Repository Structure and Use

Here we discuss the structure, use and approach to code management in the repo.

Setup

There are various entry points that you can choose based on the use case. Each entry point has its pre-requirements and setup steps. The common part of are:

Prerequisites

Python 3.10 or 3.11 -Docker/Podman

Two important development tools will also be installed using the steps below:

pre-commit
twine

Installation Steps

pip install pre-commit
pip install twine
...
git clone git@github.com:IBM/data-prep-kit.git
cd data-prep-kit
pre-commit install

Please note that there are further installation steps for running the transforms in general, as documented here and on a local Kind cluster or on an existing Kubernetes cluster, as documented here.

Repository structure

data_processing_lib - provides the core transform framework and library supporting data transformations in 3 runtimes
- python
- ray
- spark
transform
- universal
  - noop
  - ...
- code
  - code_quality
  - ...
- language
  - ...
kfp - Kubeflow pipeline support
- kfp_support_lib - Data Preparation Kit Library. KFP support
- kfp_ray_components - Kubflow pipeline components used in the pipelines
scripts

Build and Makefiles

Makefiles are used for operations performed across all projects in the directory tree. There are two types of users envisioned to use the make files.

adminstrators - perform git actions and release management
developers - work with core libraries and transforms

Each directory has access to a make help target that will show all available targets.

Administrators

Generally, administrators will issue make commands from the top of the repository to, for example publish a new release. The top level make file provides a set of targets that are executed recursively, which as a result are expected to be implementd by sub-directories.

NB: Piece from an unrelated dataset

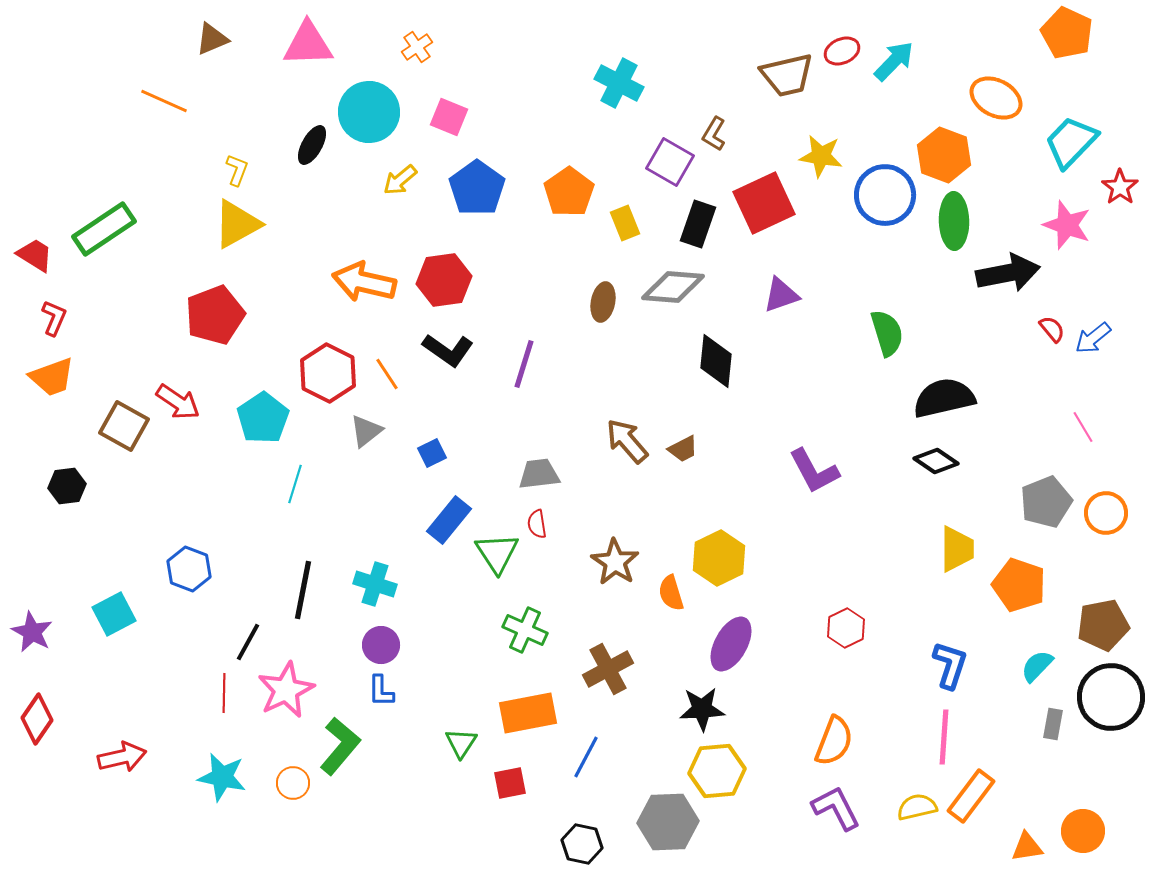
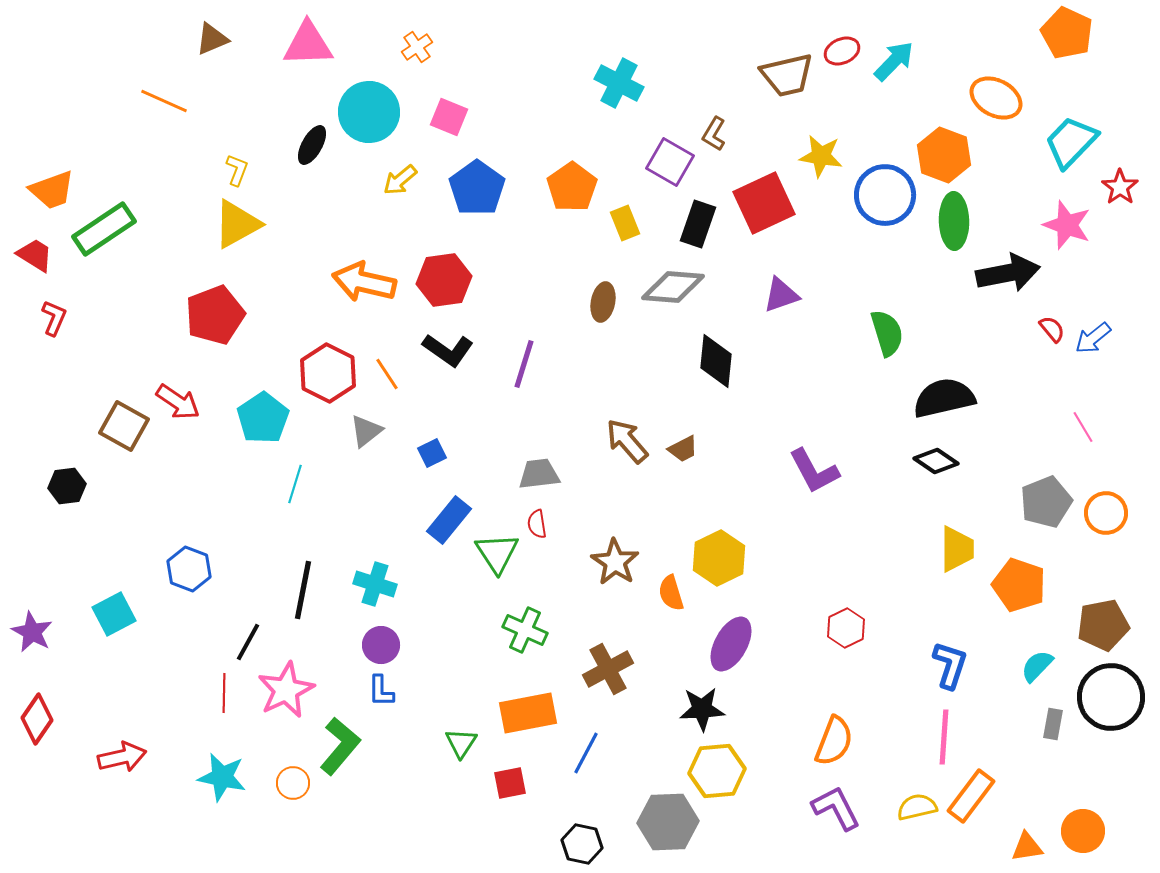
orange pentagon at (569, 192): moved 3 px right, 5 px up
orange trapezoid at (52, 377): moved 187 px up
blue line at (586, 757): moved 4 px up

These and their semantics are expected to be implemented, as appropriate, in the sub-directories are as follows:

clean - Restore the directory to as close to initial repository clone state as possible.
build - Build all components contained in a given sub-directory.
This might include pypi distributions, images, etc.
test - Test all components contained in a given sub-directory.
publish - Publish any components in sub-directory. This might include things published to pypi or the docker registry.
set-versions - apply the DPK_VERSION to all published components.

Sub-directories are free to define these as empty/no-op targets, but generally are required to define them unless a parent directory does not recurse into the directory.

Build and deploy a dev release for integration testing (Recommended step for all transforms prior to merging the corresponding PR)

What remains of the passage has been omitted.